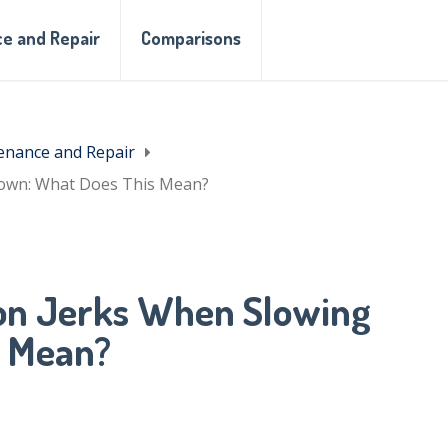
e and Repair
Comparisons
enance and Repair
Down: What Does This Mean?
on Jerks When Slowing
s Mean?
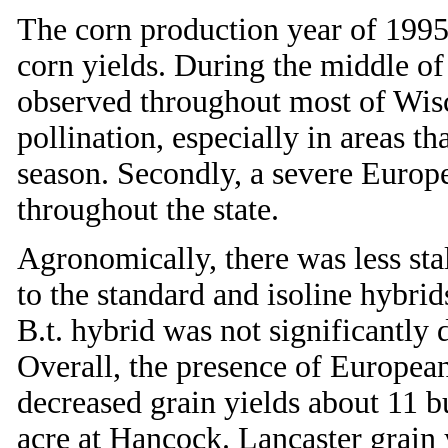
The corn production year of 199
corn yields. During the middle o
observed throughout most of Wisc
pollination, especially in areas th
season. Secondly, a severe Europe
throughout the state.
Agronomically, there was less sta
to the standard and isoline hybri
B.t. hybrid was not significantly 
Overall, the presence of European
decreased grain yields about 11 bu
acre at Hancock. Lancaster grain 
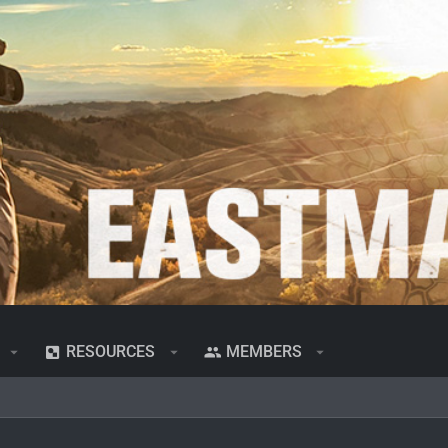
RESOURCES
MEMBERS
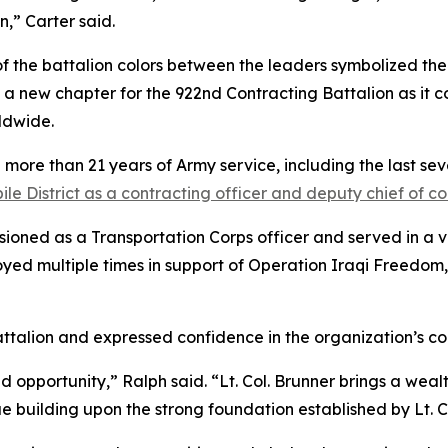
,” Carter said.
of the battalion colors between the leaders symbolized the 
 a new chapter for the 922nd Contracting Battalion as it co
ldwide.
re than 21 years of Army service, including the last seve
le District as a contracting officer and deputy chief of c
ioned as a Transportation Corps officer and served in a v
oyed multiple times in support of Operation Iraqi Freedom,
ttalion and expressed confidence in the organization’s c
 opportunity,” Ralph said. “Lt. Col. Brunner brings a weal
 building upon the strong foundation established by Lt. Co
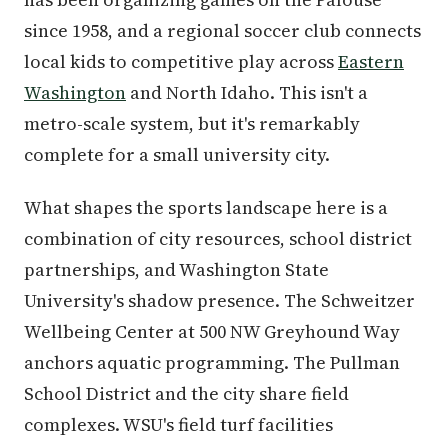
since 1958, and a regional soccer club connects
local kids to competitive play across
Eastern
Washington
and North Idaho. This isn't a
metro-scale system, but it's remarkably
complete for a small university city.
What shapes the sports landscape here is a
combination of city resources, school district
partnerships, and Washington State
University's shadow presence. The Schweitzer
Wellbeing Center at 500 NW Greyhound Way
anchors aquatic programming. The Pullman
School District and the city share field
complexes. WSU's field turf facilities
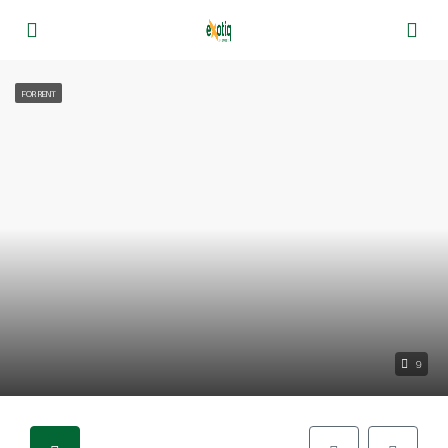
FOR RENT
9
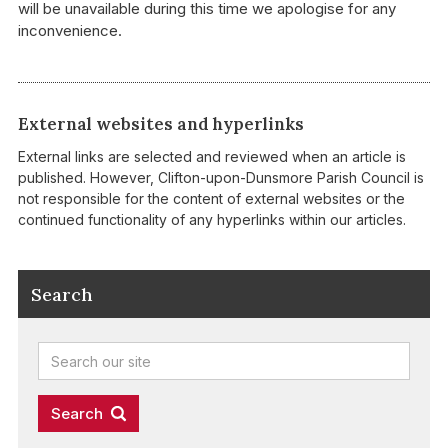
will be unavailable during this time we apologise for any
inconvenience.
External websites and hyperlinks
External links are selected and reviewed when an article is
published. However, Clifton-upon-Dunsmore Parish Council is
not responsible for the content of external websites or the
continued functionality of any hyperlinks within our articles.
Search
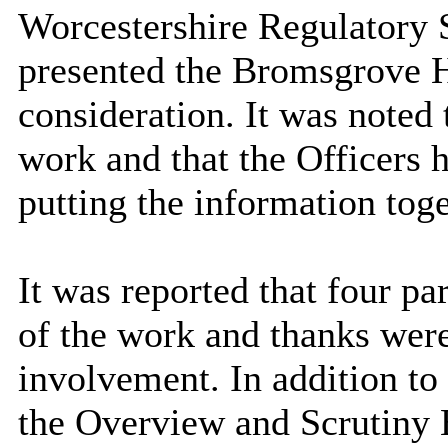
Worcestershire Regulatory S
presented the Bromsgrove H
consideration. It was noted 
work and that the Officers 
putting the information toge
It was reported that four pa
of the work and thanks were
involvement. In addition to
the Overview and Scrutiny B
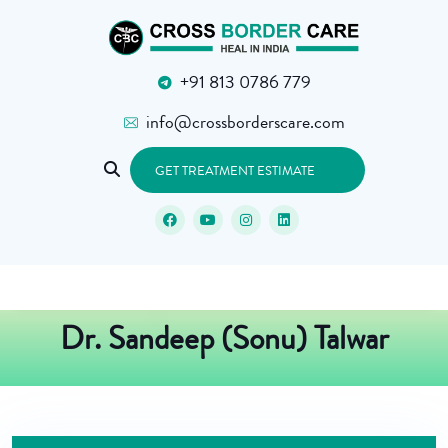
+91 813 0786 779
info@crossborderscare.com
GET TREATMENT ESTIMATE
Dr. Sandeep (Sonu) Talwar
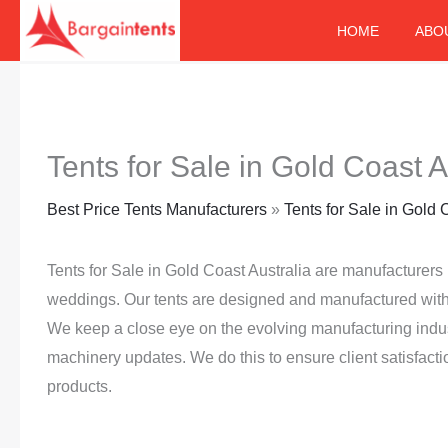
Skip
HOME
ABO
to
content
Tents for Sale in Gold Coast A
Best Price Tents Manufacturers
»
Tents for Sale in Gold 
Tents for Sale in Gold Coast Australia are manufacturers 
weddings. Our tents are designed and manufactured with 
We keep a close eye on the evolving manufacturing indu
machinery updates. We do this to ensure client satisfacti
products.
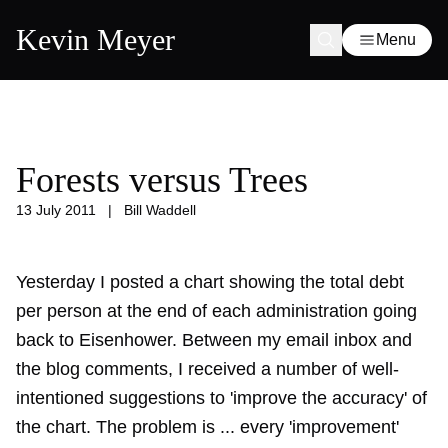
Kevin Meyer
Menu
Forests versus Trees
13 July 2011
|
Bill Waddell
Yesterday I posted a
chart showing the total debt
per person
at the end of each administration going
back to Eisenhower. Between my email inbox and
the blog comments, I received a number of well-
intentioned suggestions to 'improve the accuracy' of
the chart. The problem is ... every 'improvement'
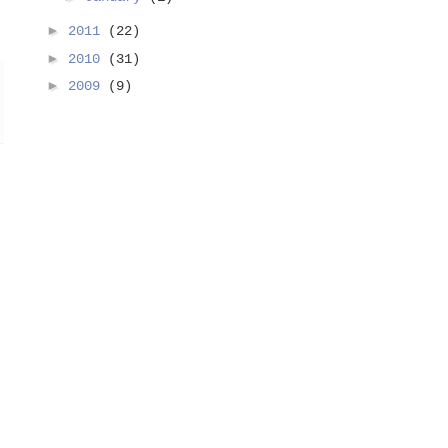
►
2011
(22)
►
2010
(31)
►
2009
(9)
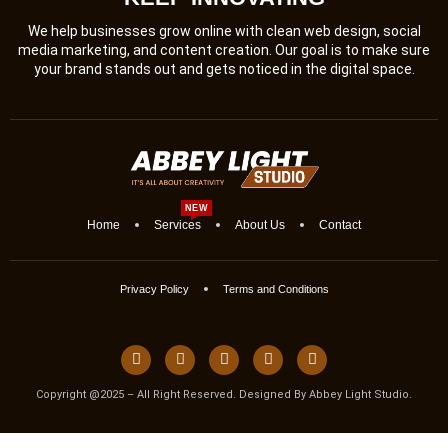
We help businesses grow online with clean web design, social
media marketing, and content creation. Our goal is to make sure
your brand stands out and gets noticed in the digital space.
NEW
Home
Services
About Us
Contact
Privacy Policy
Terms and Conditions
Copyright @2025 – All Right Reserved. Designed By Abbey Light Studio.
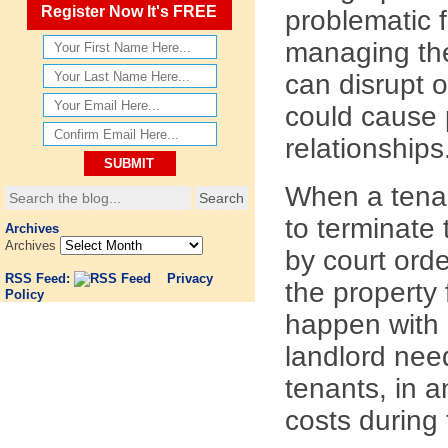
Register Now It's FREE
problematic f
managing the
can disrupt 
could cause 
relationships
When a tenan
to terminate 
Archives
Archives
by court orde
RSS Feed:
Privacy
the property
Policy
happen with o
landlord need
tenants, in a
costs during 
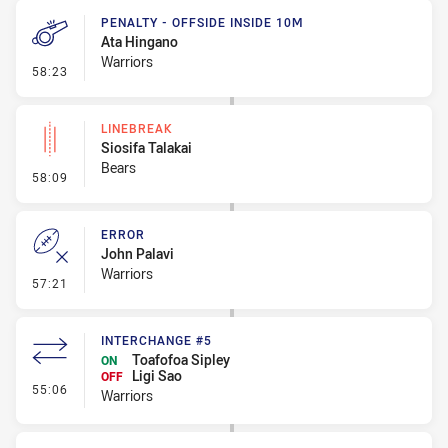
PENALTY - OFFSIDE INSIDE 10M
Ata Hingano
Warriors
- Penalty - Offside inside 10m
58:23
LINEBREAK
Siosifa Talakai
Bears
- Linebreak
58:09
ERROR
John Palavi
Warriors
- Error
57:21
INTERCHANGE #5
Toafofoa Sipley
ON
Ligi Sao
OFF
- Interchange #5
55:06
Warriors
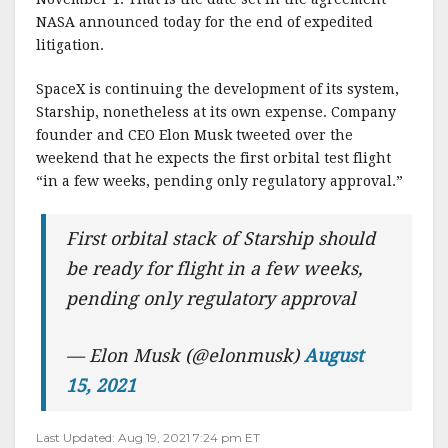
NASA announced today for the end of expedited
litigation.
SpaceX is continuing the development of its system,
Starship, nonetheless at its own expense. Company
founder and CEO Elon Musk tweeted over the
weekend that he expects the first orbital test flight
“in a few weeks, pending only regulatory approval.”
First orbital stack of Starship should
be ready for flight in a few weeks,
pending only regulatory approval
— Elon Musk (@elonmusk)
August
15, 2021
Last Updated: Aug 19, 2021 7:24 pm ET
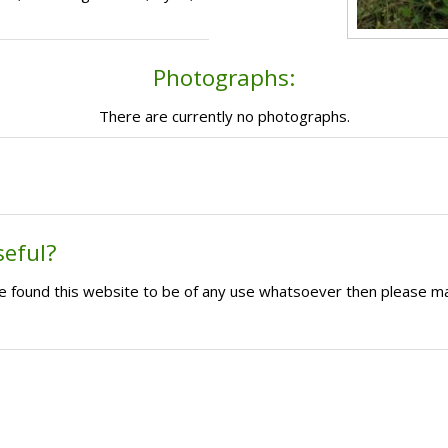
Photographs:
There are currently no photographs.
seful?
ave found this website to be of any use whatsoever then please m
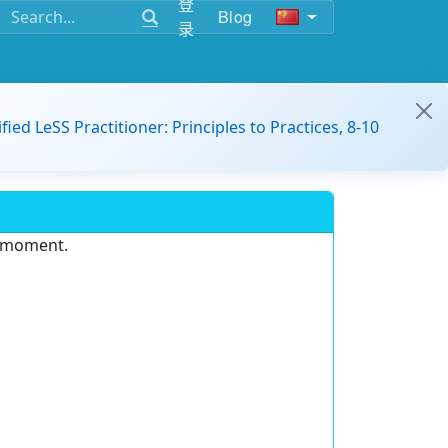
登
Blog
录
ified LeSS Practitioner: Principles to Practices, 8-10
e moment.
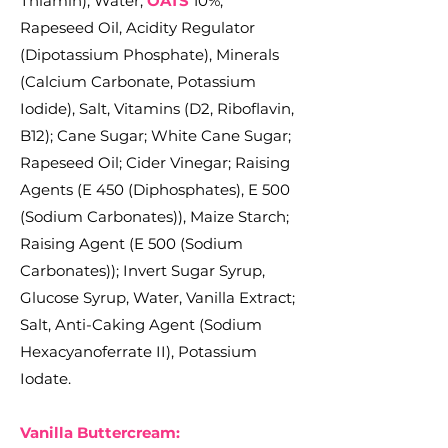
Thiamin); Water,
OATS
10%,
Rapeseed Oil, Acidity Regulator
(Dipotassium Phosphate), Minerals
(Calcium Carbonate, Potassium
Iodide), Salt, Vitamins (D2, Riboflavin,
B12); Cane Sugar; White Cane Sugar;
Rapeseed Oil; Cider Vinegar; Raising
Agents (E 450 (Diphosphates), E 500
(Sodium Carbonates)), Maize Starch;
Raising Agent (E 500 (Sodium
Carbonates)); Invert Sugar Syrup,
Glucose Syrup, Water, Vanilla Extract;
Salt, Anti-Caking Agent (Sodium
Hexacyanoferrate II), Potassium
Iodate.
Vanilla Buttercream:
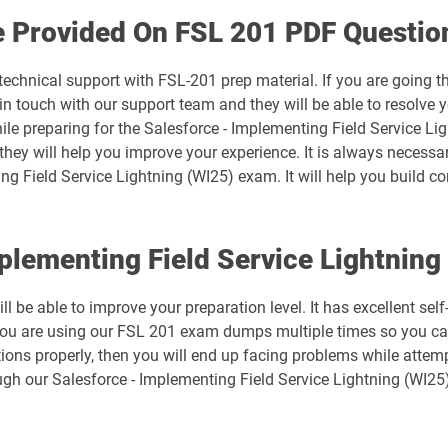
Arch-302 pdf dumps
e Provided On FSL 201 PDF Questio
B2B-Commerce-Developer pdf dumps
technical support with FSL-201 prep material. If you are going 
 touch with our support team and they will be able to resolve y
B2C-Commerce-Developer pdf dumps
ile preparing for the Salesforce - Implementing Field Service Li
 they will help you improve your experience. It is always necessa
Business-Analyst pdf dumps
ng Field Service Lightning (WI25) exam. It will help you build co
CCM-101 pdf dumps
mplementing Field Service Lightni
Consumer-Goods-Cloud pdf dumps
l be able to improve your preparation level. It has excellent sel
CPQ-301 pdf dumps
you are using our FSL 201 exam dumps multiple times so you can
ions properly, then you will end up facing problems while attemp
mps
CRT-101 pdf dumps
gh our Salesforce - Implementing Field Service Lightning (WI25
CRT-251 pdf dumps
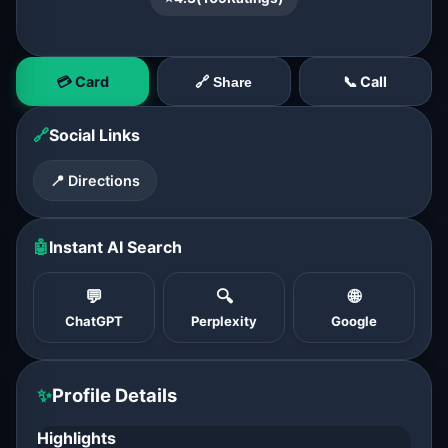
💳 Card
📞 Call
🔗 Share
🔗
Social Links
📍 Directions
🤖
Instant AI Search
💬
🔍
🌐
ChatGPT
Perplexity
Google
✨
Profile Details
Highlights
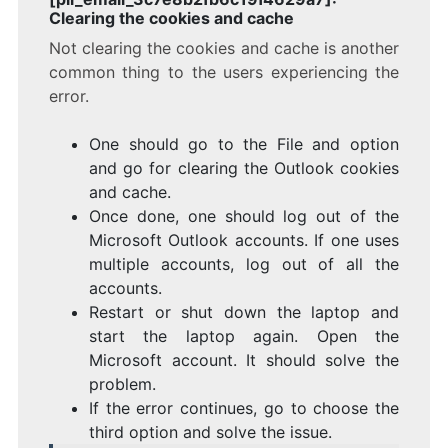
Clearing the cookies and cache
Not clearing the cookies and cache is another
common thing to the users experiencing the
error.
One should go to the File and option
and go for clearing the Outlook cookies
and cache.
Once done, one should log out of the
Microsoft Outlook accounts. If one uses
multiple accounts, log out of all the
accounts.
Restart or shut down the laptop and
start the laptop again. Open the
Microsoft account. It should solve the
problem.
If the error continues, go to choose the
third option and solve the issue.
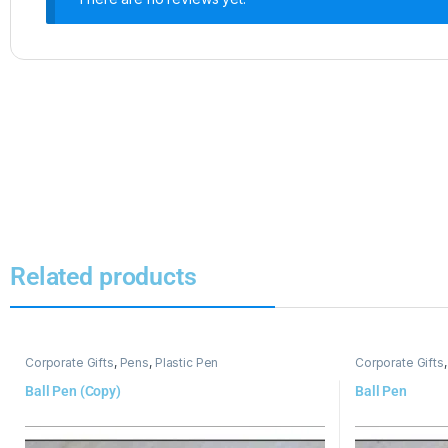
Related products
Corporate Gifts
,
Pens
,
Plastic Pen
Corporate Gifts
Ball Pen (Copy)
Ball Pen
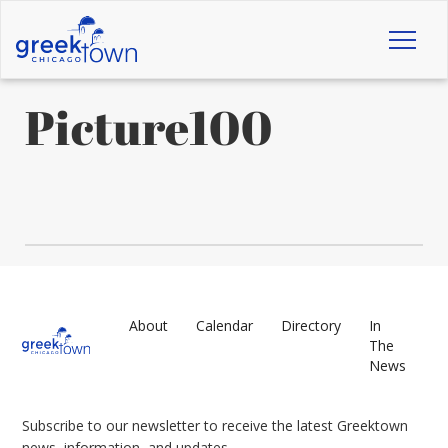
Toggl
naviga
Picture100
About
Calendar
Directory
In
The
News
Subscribe to our newsletter to receive the latest Greektown
news, information, and updates.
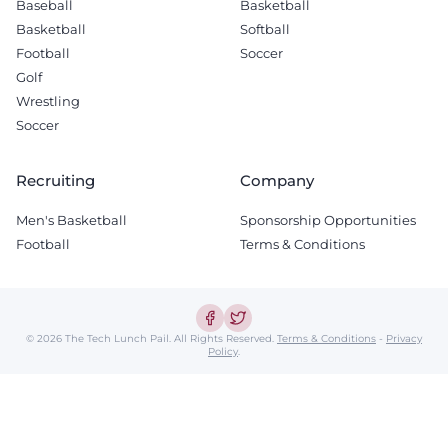
Baseball
Basketball
Basketball
Softball
Football
Soccer
Golf
Wrestling
Soccer
Recruiting
Company
Men's Basketball
Sponsorship Opportunities
Football
Terms & Conditions
© 2026 The Tech Lunch Pail.
All Rights Reserved.
Terms & Conditions
-
Privacy
Policy
.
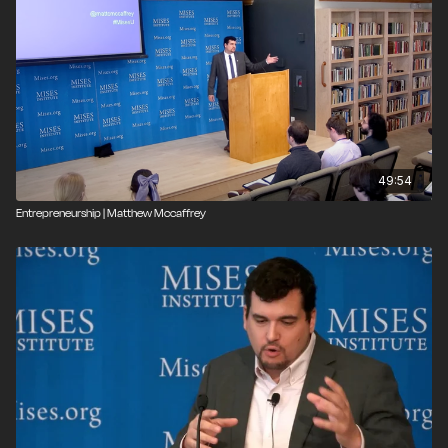
49:54
Entrepreneurship | Matthew Mccaffrey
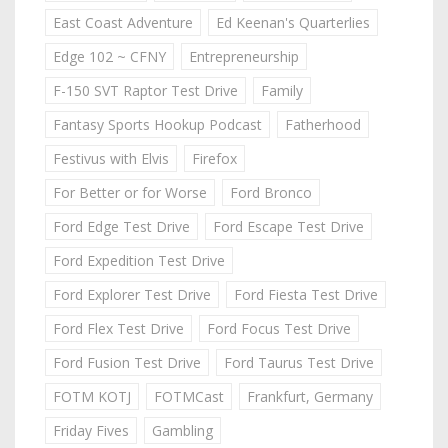
East Coast Adventure
Ed Keenan's Quarterlies
Edge 102 ~ CFNY
Entrepreneurship
F-150 SVT Raptor Test Drive
Family
Fantasy Sports Hookup Podcast
Fatherhood
Festivus with Elvis
Firefox
For Better or for Worse
Ford Bronco
Ford Edge Test Drive
Ford Escape Test Drive
Ford Expedition Test Drive
Ford Explorer Test Drive
Ford Fiesta Test Drive
Ford Flex Test Drive
Ford Focus Test Drive
Ford Fusion Test Drive
Ford Taurus Test Drive
FOTM KOTJ
FOTMCast
Frankfurt, Germany
Friday Fives
Gambling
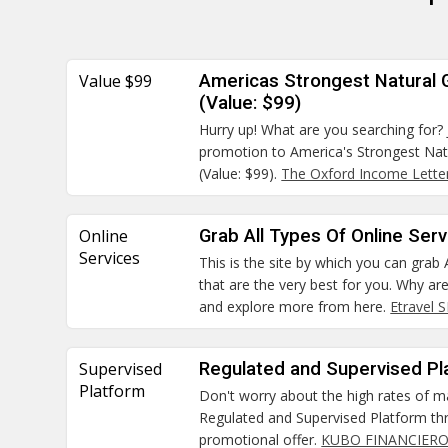
Value $99
Americas Strongest Natural
(Value: $99)
Hurry up! What are you searching for? 
promotion to America's Strongest Na
(Value: $99).
The Oxford Income Lette
Online
Grab All Types Of Online Ser
Services
This is the site by which you can grab 
that are the very best for you. Why ar
and explore more from here.
Etravel 
Supervised
Regulated and Supervised Pl
Platform
Don't worry about the high rates of m
Regulated and Supervised Platform thr
promotional offer.
KUBO FINANCIERO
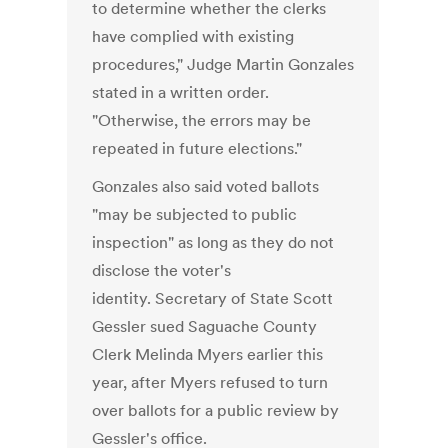
to determine whether the clerks
have complied with existing
procedures," Judge Martin Gonzales
stated in a written order.
"Otherwise, the errors may be
repeated in future elections."
Gonzales also said voted ballots
"may be subjected to public
inspection" as long as they do not
disclose the voter's
identity. Secretary of State Scott
Gessler sued Saguache County
Clerk Melinda Myers earlier this
year, after Myers refused to turn
over ballots for a public review by
Gessler's office.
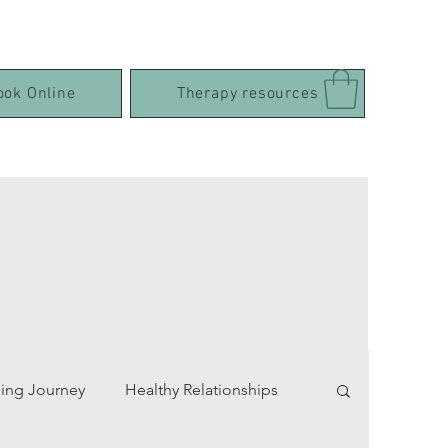
ook Online
Therapy resources
ing Journey
Healthy Relationships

++++++

(TASK REQUIREMENTS) In the listing above, find the line with "What shapes the sports landscape here is a" and the line with "anchors aquatic programming. The Pullman", then print exactly those lines and every line between them.

(TASK ANSWER)
What shapes the sports landscape here is a
combination of city resources, school district
partnerships, and Washington State
University's shadow presence. The Schweitzer
Wellbeing Center at 500 NW Greyhound Way
anchors aquatic programming. The Pullman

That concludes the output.